Non-human workers need access rights too!
As an increasing number of devices, machinery and robots are integrated in the infrastructure of organizations, assigning rights to “non-human workers” is becoming more important. However, the approach towards non-human workers varies widely between organizations.
Some organizations apply no access controls for non-human workers at all, while other organizations treat them like employees or contractors.
Employees follow the joiner-mover-leaver-cycle. This means that they are granted access rights for applications and data based upon their job, role or certain attributes, taking compliance and security into account. If an employee leaves the organization, then the access to the organization’s infrastructure and resources is revoked. But what happens to services and devices within the organization’s network when they are no longer required for its specific task?

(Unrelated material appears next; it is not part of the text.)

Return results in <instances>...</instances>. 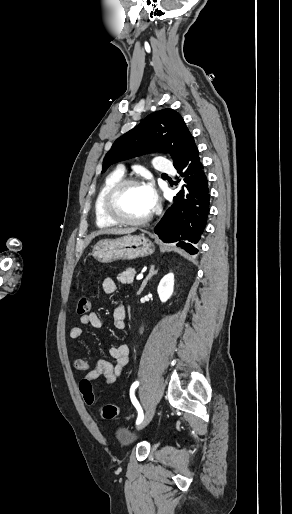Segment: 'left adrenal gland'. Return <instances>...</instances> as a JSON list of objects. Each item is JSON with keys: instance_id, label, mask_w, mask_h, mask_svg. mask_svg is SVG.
<instances>
[{"instance_id": "1", "label": "left adrenal gland", "mask_w": 292, "mask_h": 514, "mask_svg": "<svg viewBox=\"0 0 292 514\" xmlns=\"http://www.w3.org/2000/svg\"><path fill=\"white\" fill-rule=\"evenodd\" d=\"M155 266H151L150 270H149V274L147 276V278H145V280H143L142 282V286L138 292V294H141V292H143L148 280H151L152 276H155V274H157L158 270H154Z\"/></svg>"}]
</instances>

“Devices that are decommissioned might still hold data that makes it easy for hackers to get access to the organizations infrastructure. Copiers and printers for example can store a lot of data and can easily turn into a nightmare if they are not properly erased before they are disposed of. Or imagine a smart board in a university that has been provided with the same access rights as an employee. With some IT-knowledge you could use that device to get access to the university’s network. That is why you need to have specific identities for non-human workers in order to regulate who can access and exchange data with them. Next to that, you need a lifecycle approach to non-human workers so they can be properly managed and disposed of and cancelling all access rights they had in the organization.” says Ronnie Vink, CTO at SonicBee.
At Sonic Bee Ronnie Vink and his team are working on Identity and Access Management solutions that are taking care of the non-human workers. The goal is to optimize the ease of commissioning, usage, and decommissioning of services and devices, machinery and robots in a secure way.
“We are creating the governance for non-human workers via our Intelligent Access Platform. As with real humans, new non-humans only can get access to the designated parts of the companies infrastructure if they meet the company’s requirements and policies. For existing non-human workers in the network, access rights can be easily changed via our Intelligent Access Platform. Should a non-human be decommissioned, all access rights it had are immediately revoked as well. In this way monitoring, deploying and decommissioning non-human workers gets easier and more secure.” according to Ronnie Vink.